Wahbah Az-Zuhaili merajihkan pendapat di atas, beliau dalam tafsirnya menukil perkataan Ibnu ‘Abbas, maksud dikembalikan kepada asfala safilin yaitu sekelompok orang yang dikembalikan pada umur paling lemah di masa Rasulullah. Mereka ditanya takkala akalnya menjadi lemah dan bodoh (pikun). Oleh karena alasan mereka, kemudian Allah menurunkan ayat ini, bahwa tetap bagi mereka pahala, seperti pahala amal mereka sebelum  hilangnya akal (Tafsir Al-Munir, XXX/304).

Terlepas dari perbedaan pendapat mengenai makna ayat di atas, setidaknya pendapat terakhir menyiratkan pentingnya memanfaatkan masa muda. Bahkan, pendapat tersebut menegaskan bahwa masa muda yang dipenuhi dengan amalan kesalehan akan mempengaruhi masa tuanya. Hal ini dapat dilihat dari maksud lafaz “ajrun ghairu mamnun” (pahala yang tidak terputus) yang ditafsirkan sebagai imbas dari masa muda yang produktif beramal. Artinya, masa tua yang mengalami penurunan kemampuan beramal tetap mendapatkan pahala sebagaimana semangat beramal seseorang di masa muda.

Dalil tentang Masa Muda

Selain ayat di atas, ada banyak hadis yang turut menguatkan betapa pentingnya memanfaatkan masa muda. Diantaranya hadis Rasulullah saw berikut.

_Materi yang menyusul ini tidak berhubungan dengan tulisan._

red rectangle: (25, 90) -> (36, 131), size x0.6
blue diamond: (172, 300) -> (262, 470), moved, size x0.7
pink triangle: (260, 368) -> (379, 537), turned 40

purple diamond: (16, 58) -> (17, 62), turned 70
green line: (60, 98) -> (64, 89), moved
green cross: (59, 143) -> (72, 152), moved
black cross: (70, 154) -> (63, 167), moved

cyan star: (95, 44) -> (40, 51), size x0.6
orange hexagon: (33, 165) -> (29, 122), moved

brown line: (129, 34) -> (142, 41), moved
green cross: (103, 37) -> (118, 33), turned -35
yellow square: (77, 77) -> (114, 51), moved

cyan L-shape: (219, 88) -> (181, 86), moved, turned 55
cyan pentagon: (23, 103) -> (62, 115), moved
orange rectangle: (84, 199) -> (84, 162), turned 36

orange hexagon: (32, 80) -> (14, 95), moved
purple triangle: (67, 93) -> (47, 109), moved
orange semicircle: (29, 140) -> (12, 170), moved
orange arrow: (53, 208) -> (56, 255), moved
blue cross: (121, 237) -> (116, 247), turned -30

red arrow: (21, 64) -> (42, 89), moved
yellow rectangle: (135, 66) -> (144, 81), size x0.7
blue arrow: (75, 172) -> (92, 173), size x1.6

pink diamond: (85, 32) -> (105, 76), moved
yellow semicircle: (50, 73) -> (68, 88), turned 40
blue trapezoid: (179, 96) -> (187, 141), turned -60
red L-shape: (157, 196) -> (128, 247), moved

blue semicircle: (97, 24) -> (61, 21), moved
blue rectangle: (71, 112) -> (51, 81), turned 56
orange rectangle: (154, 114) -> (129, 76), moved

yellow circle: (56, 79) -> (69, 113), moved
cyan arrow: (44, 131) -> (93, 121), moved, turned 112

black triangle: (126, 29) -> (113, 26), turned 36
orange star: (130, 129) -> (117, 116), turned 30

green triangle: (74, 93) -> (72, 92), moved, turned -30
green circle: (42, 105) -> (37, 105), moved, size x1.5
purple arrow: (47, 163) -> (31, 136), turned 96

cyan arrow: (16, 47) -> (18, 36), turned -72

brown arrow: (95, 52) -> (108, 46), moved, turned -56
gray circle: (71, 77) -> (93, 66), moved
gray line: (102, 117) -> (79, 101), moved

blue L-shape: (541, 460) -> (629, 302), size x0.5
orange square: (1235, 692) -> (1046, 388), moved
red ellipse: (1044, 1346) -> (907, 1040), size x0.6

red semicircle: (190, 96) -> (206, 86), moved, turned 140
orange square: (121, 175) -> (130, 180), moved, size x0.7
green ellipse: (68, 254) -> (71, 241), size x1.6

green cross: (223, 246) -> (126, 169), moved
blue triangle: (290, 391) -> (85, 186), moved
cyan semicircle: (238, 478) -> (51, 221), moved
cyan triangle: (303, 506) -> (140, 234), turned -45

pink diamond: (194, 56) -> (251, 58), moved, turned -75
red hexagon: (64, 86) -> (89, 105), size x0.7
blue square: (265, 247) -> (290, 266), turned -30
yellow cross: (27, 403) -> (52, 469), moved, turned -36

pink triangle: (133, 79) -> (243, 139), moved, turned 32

Baca Juga  Hikmah Isra Mikraj: Nabi Muhammad dan Tahun Kesedihan

“Tidak akan bergeser kaki manusia di hari kiamat dari sisi Rabbnya sehingga ditanya tentang lima hal: tentang umurnya dalam apa ia gunakan, tentang masa mudanya dalam apa ia habiskan, tentang hartanya darimana ia peroleh dan dalam apa ia belanjakan, dan tentang apa yang ia amalkan dari yang ia ketahui (ilmu).” (HR. Tirmidzi).

Dalam hadis lain, Rasul mengagumi pemuda yang tidak memiliki shabwah, yakni pemuda yang tidak mengikuti hawa nafsu dan terbiasa dalam kebaikan (lihat HR. Ahmad 2/263). Tak hanya itu, bahkan diantara golongan manusia yang akan dinaungi oleh Allah dalam naungan (Arsy-Nya) pada hari yang tidak ada naungan (sama sekali) kecuali naungan-Nya adalah seorang pemuda yang tumbuh dalam ibadah ketaatan kepada Allah (HR. Bukhari Muslim).

Masa muda adalah masa beramal saleh, bukan menunda-nunda beramal. Bahkan seorang pemuda yang masih berusia 12 tahun (Ibnu Umar) diberi pesan filosofis oleh Rasulullah seusai menepuk pundak pemuda itu, jadilah di dunia ini sekaan engkau adalah pengembara (HR. Bukhari). Betapa sudah semestinya kita mampu menangkap isyarat Rasulullah dari pesan itu tentang pentingnya memanfaatkan masa muda dengan sebaik mungkin.

“Jika kamu berada di sore hari, maka janganlah menunda sampai pagi hari. Jika engkau berada di pagi hari, maka janganlah tunda sampai sore. Pergunakan sehatmu sebelum datang sakitmu. Pergunakan hidupmu sebelum tiba kematianmu.” (HR. Al-Bukhari). Wallah a’lam.